You might have the same person in your business handling both advertising and promotion, and this might lead to the impression that they’re the same thing. Advertising and promotion are different, though, even if the end result for both is creating brand awareness, and getting leads and sales. The good news is that you can deduct some of your advertising and promotion expenses on your taxes.
What Is Advertising?
Advertising takes place over the long term. Carefully crafted advertising messages create enduring images of brands that can generate sales for years to come. A lot of research goes into pinpointing target markets for advertising messages to be successful.
Businesses tend to think of advertising as an investment and set budgets for advertising activities on a quarterly, semi-annual, or annual basis. For example, you might put aside a budget for search engine advertising or for placing ads on billboards in your community. Companies like Molson Coors, Tim Hortons, and Canada Goose remain on the minds of millions of Canadians because of their significant investments in advertising.
What Is Promotion?
Promotions work great for new small businesses on a budget because they can increase cash flow during those lean first months of operation. You can put a lot of thought into promotions, but you don’t have to. Suppose your business focuses on health and beauty products, and a vendor sends you 50 sample sizes of a new lotion you’re selling. You can set up a table at the front of your store where you invite customers try the product and give away the samples. Some customers and random walk-in shoppers might love the scent or the product’s ingredients and buy it on the spot. When you do promotions, the goal is to get immediate sales.

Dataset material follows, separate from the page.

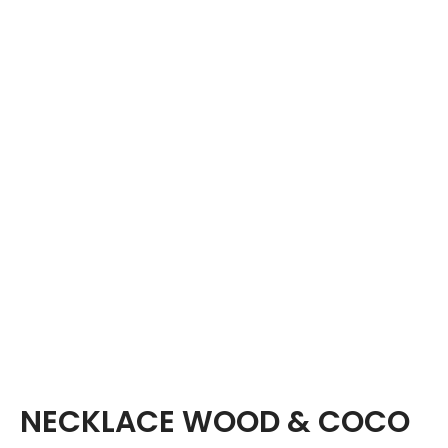
NECKLACE WOOD & COCO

You typically don’t put any effort into identifying a target market or measuring long-term success. Promotions usually don’t cost a lot of money like advertising does, and you might even do promotions daily, depending on the type of business you run. The goal is to get immediate sales as well as word-of-mouth mentions that may result in sales down the road. Promoting a product can build brand awareness over time, but since the goal is immediate sales, your brand might not be tattooed in consumers’ brains right away.
The Canada Revenue Agency lets you deduct advertising and promotion expenses, though it imposes some limitations. For example, you can only deduct advertisements handled by Canadian media, such as newspapers, TV, and radio. At least 80% of any Canadian media organization’s content must be original for you to deduct the full amount you spend. You can only deduct a portion of what you spend if the content is less than 80% original. You also can’t deduct the cost of advertising in foreign media, even if it’s to a Canadian audience.
When it comes to promotions, you usually can deduct your expenses, including the cost of printing brochures, fliers, and the cost of giveaway products. Consider using a promotion strategy to improve your cash flow, but plan an advertising strategy to ensure enduring brand awareness.